One of the hallmarks of the holiday season for residents of northwestern Vermont is a vision of one of the SD Ireland concrete trucks rolling through town, decked out from head to tail gate in 25,000 Christmas lights.
Even the rolling cement mixer is adorned with lights. Two roving trucks go wherever they’re requested, from Middlebury to Grand Isle, and another is parked for the season at Severance Corners in Colchester. And the company posts a Holiday Mixer Schedule to let people know where the trucks are traveling to.
Kim Ireland's husband, Scott, co-owns the SD Ireland contracting and construction company. She explained the company’s tradition of lighting up the night this way every winter.
"We just tell people it's Christmas magic." - Kim Ireland
The idea for the twinkling cement trucks was born nine years ago, when Scott Ireland was recovering from a surgery. "He might have been hallucinating," his wife says, laughing. "But it worked out."
The Irelands use an unthinkable amount of clear duct-tape to affix the lights to their trucks.
But how does the mixer keep rolling without tangling the lights?
"It's how they string all the cords within the drum," Ireland explains. "There's a generator on the truck. The drum itself runs from a switch inside the cab, because when there's concrete in there it has to turn. So that's run from the truck itself and then there's a generator that runs the other lights."
"When you're standing in the office and you see it come up over the hill, it's like every year, the little hairs on the back of your neck stand up. It's pretty cool."

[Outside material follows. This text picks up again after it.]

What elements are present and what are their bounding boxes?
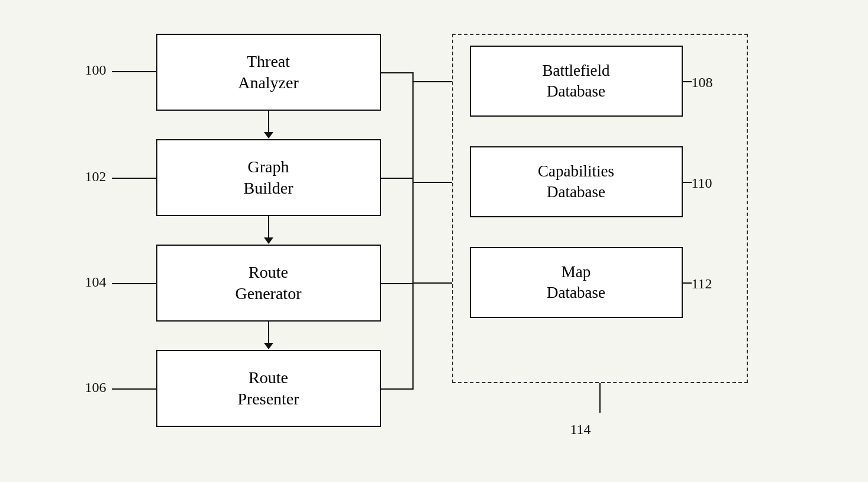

Confused? There's an easier answer: "We just tell people the simple explanation is Christmas magic," Ireland says.
Ireland estimates that the lights alone cost $5,000. "That doesn't include the labor and the duct-tape and everything else it takes to put them on," she says.
Luckily, constructing the spectacle doesn't preclude admiring it:
"When you're standing in the office and you see it come up over the hill, it's like every year, the little hairs on the back of your neck stand up. It's pretty cool."
Editor's note: This interview originally aired on Dec. 18, 2013.